You could graduate top of your class from an elite university, with great work experience to boot. But if your resume is chock-full of errors, there's a good chance an employer will toss it out.
A resume needs to be perfect before you hit "send." Some of the most cringe-worthy resume faux pas are the more obvious ones, according to Jennifer Lasater, vice president of career services at Purdue University Global.
Lasater has nearly 20 years of experience in recruiting, staffing and career services. Here, she shares the five common resume mistakes that make even the smartest people look dumb:
Sending out one generic resume to any job that seems interesting is a big no-no, Lasater tells CNBC Make It. Recruiters are highly intuitive and can easily detect a resume that hasn't been modified to reflect the needs of the job description.
Instead, Lasater suggests taking the time to do a focused job search, even if it means submitting fewer applications. Once you find the right job, tailor your resume to fit its requirements.

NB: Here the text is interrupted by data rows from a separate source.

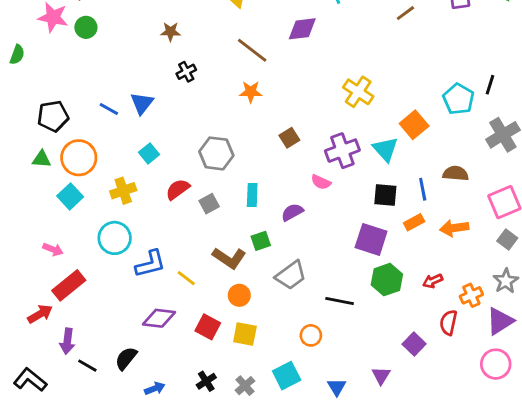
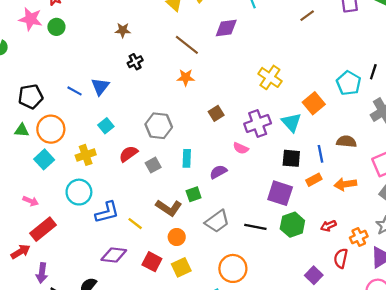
black line: (340, 301) -> (255, 227), moved
yellow square: (245, 334) -> (181, 267), turned -36
orange circle: (311, 335) -> (233, 268), size x1.6

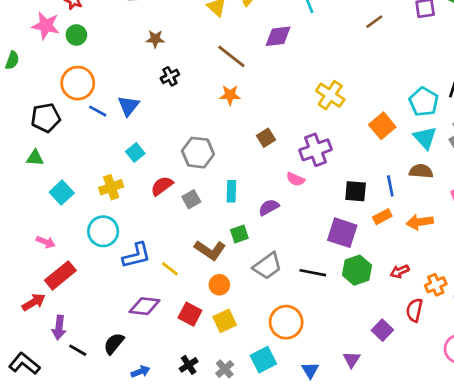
cyan triangle: (291, 122) -> (425, 138), moved
orange circle: (51, 129) -> (78, 83), moved

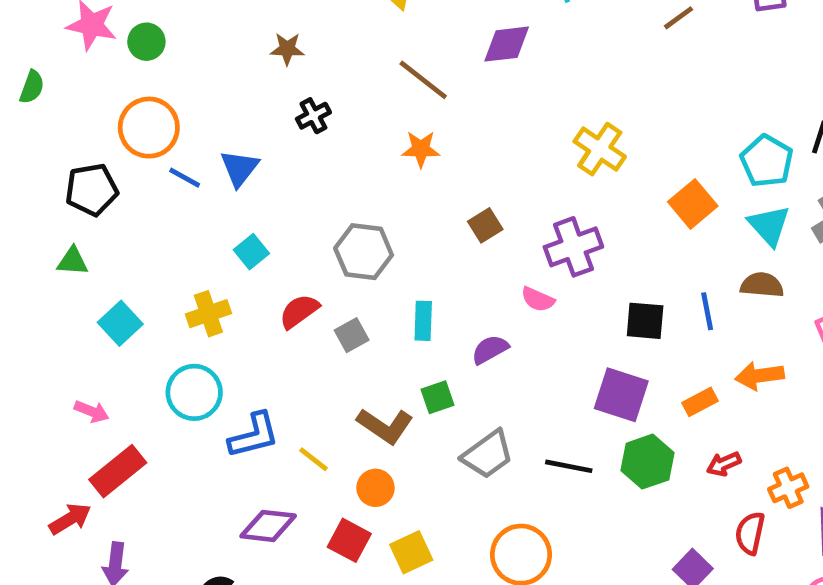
orange rectangle: (382, 217) -> (700, 402), moved
orange circle: (219, 285) -> (375, 488), moved

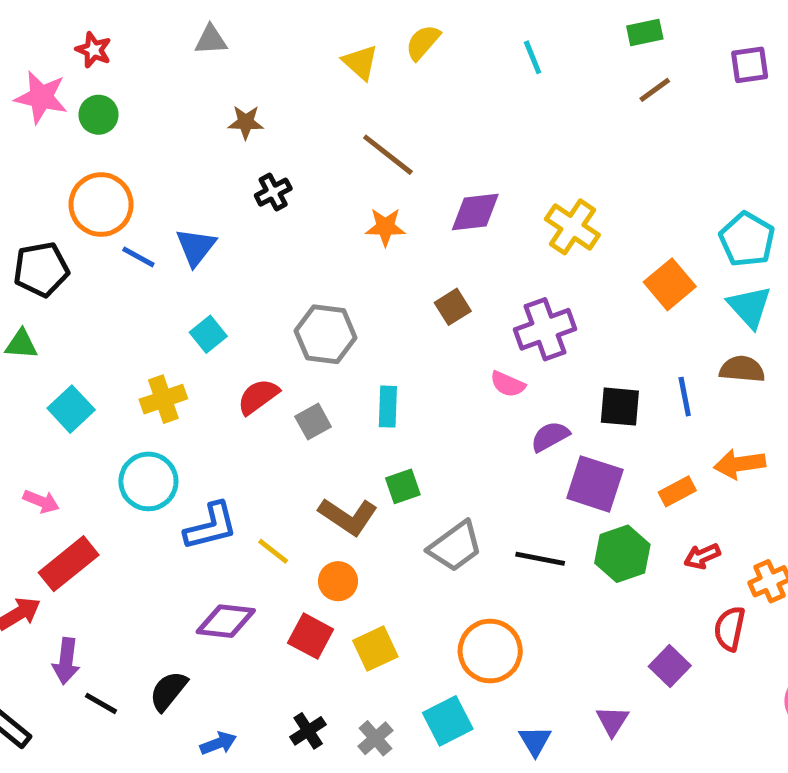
purple diamond: (507, 44) -> (475, 212), moved
purple semicircle: (490, 349) -> (550, 437), moved

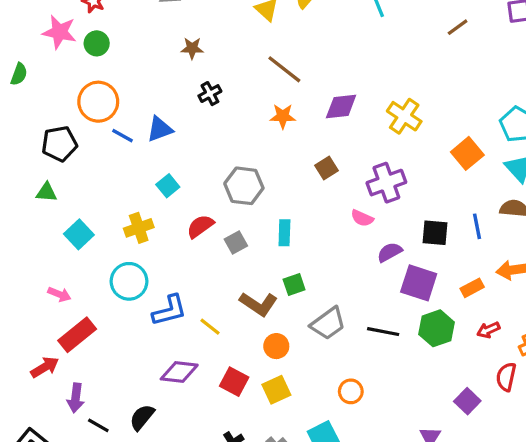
blue triangle: (196, 247) -> (160, 129), turned 32
orange circle: (338, 581) -> (276, 346), moved
orange circle: (490, 651) -> (351, 391), size x0.6

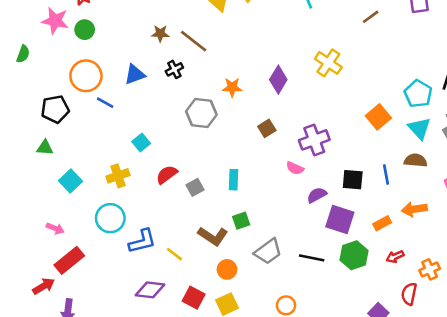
brown line: (284, 69) -> (194, 41), moved
purple diamond: (341, 107) -> (278, 80), turned -52
yellow cross: (404, 116) -> (328, 63), moved
blue triangle: (160, 129) -> (135, 75), moved
gray hexagon: (244, 186) -> (201, 113), moved

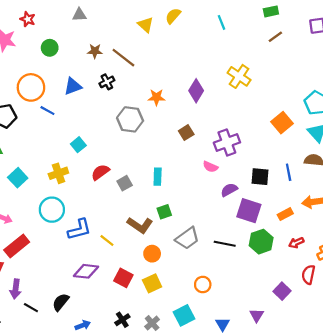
green circle: (85, 30) -> (50, 48), moved

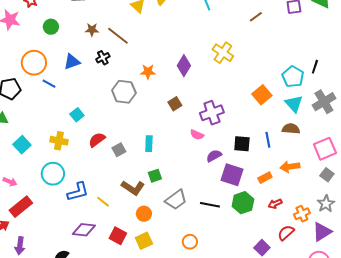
yellow cross: (58, 173) -> (59, 141), turned 30
red semicircle: (308, 275) -> (286, 233), turned 36

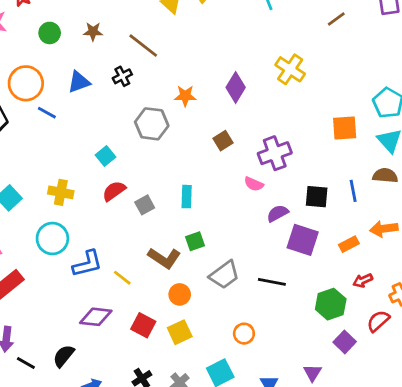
brown star: (92, 30) -> (93, 32), moved
orange square: (262, 95) -> (345, 128), turned 36
cyan square: (77, 115) -> (106, 156), moved
green hexagon: (243, 203) -> (331, 304), moved

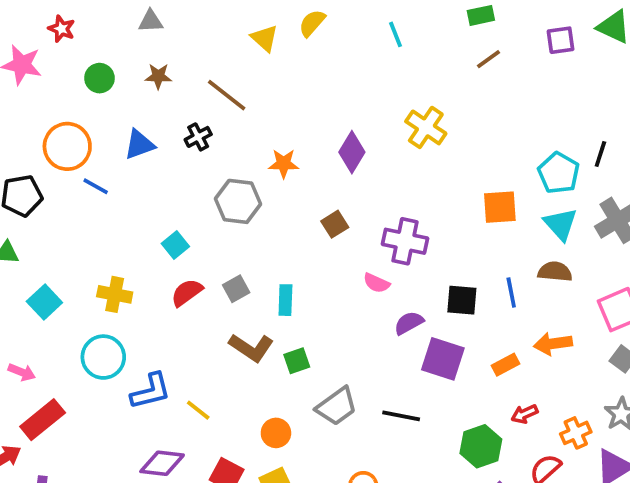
purple cross: (275, 153) -> (405, 241), turned 32
gray square: (145, 205) -> (236, 289), moved
brown L-shape: (164, 258) -> (251, 348), moved

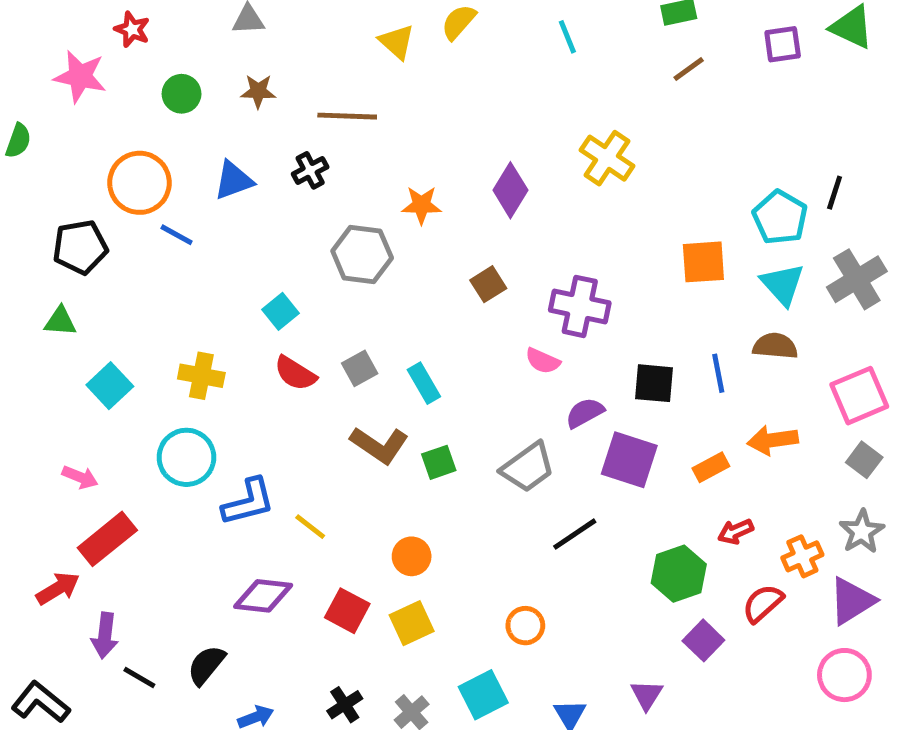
brown line: (227, 95) -> (347, 116), turned -36
red semicircle: (187, 293) -> (295, 373), turned -112
cyan rectangle: (285, 300) -> (424, 383), turned -32
gray trapezoid: (337, 406) -> (528, 467), moved
black line: (401, 416) -> (575, 534), turned -45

"[Make] sure you're hitting all those skills the employer is looking for," she says. This helps your resume stand out to an employer who's reading it or an applicant tracking system, which scours your resume for keywords.
"You're ensuring that as an applicant you're showing that you're the best candidate for the job," says Lasater. "And that's what you want to do."
The average recruiter spends just six seconds on a resume during the initial screening stage, so your work history must be concise and to the point.
"Your resume reflects what you would be like on the job," Lasater explains, noting that employers want candidates who are succinct, focused and incisive.
"If you can't get yourself down to a page or two, then that's kind of an indicator of what you might be like on the job," she says.
Cutting your resume down to an appropriate length can be difficult, so ask yourself what purpose the document serves, advises entrepreneur and investor Abhishek Agarwal. Your resume should display only the necessary information that will help you get the job, not your entire life history.
"As you grow, a lot of your older accomplishments have little meaning, if any at all," Agarwal explains. "Let them go."
No recruiter will seriously consider an applicant whose resume boasts a "cute" or "sexy" email, says Lasater. To an employer, these types of emails scream that you're unprofessional.
Along those same lines, if your email address includes your birth year, it's probably a good idea to take it off your resume. "That's not a good choice when you're looking for a job," says Lasater.
Also look out for simple things, such as the type of email platform that you're using, she adds.
If you're applying for a marketing or tech role and you have an outdated email account, like Hotmail or AOL, it tells the recruiter that you're not up to speed on current digital trends.
"Think about how you're putting your email out there," says Lasater.
Better yet, she suggests creating a separate email for business purposes. "Keep it very concise," warns the career expert. "'First initial, last name, at Gmail' is a great example."
Spelling errors on resumes are painfully common, according to Lasater.
"People sometimes suffer from brain drain when they're working on their resume," she explains. "They may look at it for an hour, two hours, three hours at a time and then they start getting sloppy."
But according to research, having typos on your resume could be a career-killer. A survey by the staffing firm Accountemps found that even just one or two misspelled words can remove you from consideration for a job.
To avoid this, Lasater recommends taking breaks as you tweak your resume so that you can come back to the document with a fresh set of eyes. And don't rely solely on spellcheck, she says, because it doesn't catch every mistake.
Always think about the context when writing your resume, says Lasater. This will save you from making costly grammatical mistakes like using the wrong type of "they're, their or there" or the wrong subject-verb agreement.
"Sadly, [poor grammar] can put the applicant in a negative situation and could demonstrate that you're not paying attention to detail, that you're rushed and that you're not taking your time," says the career specialist.
Lisa Stern Haynes, a global staffing lead and senior recruiter at Google, agrees. She tells the Google Partners podcast that she frequently sees applicants misuse the past-tense of the word "lead." Instead of spelling the word as L-E-D, applicants spell the past-tense version as L-E-A-D. "This one drives me nuts," Haynes admits.
Lasater's biggest pet peeve is when candidates use the word "roll" instead of "role" and she notes that these types of grammatical errors can really damage your credibility.
To avoid this issue, make sure that you're continuously reviewing your resume, reading the document aloud and asking friends to give it a look-over, says Lasater.
"It's really important to make sure you always put your best foot forward because whether you want to or not, this is the image you're sending out there," she adds.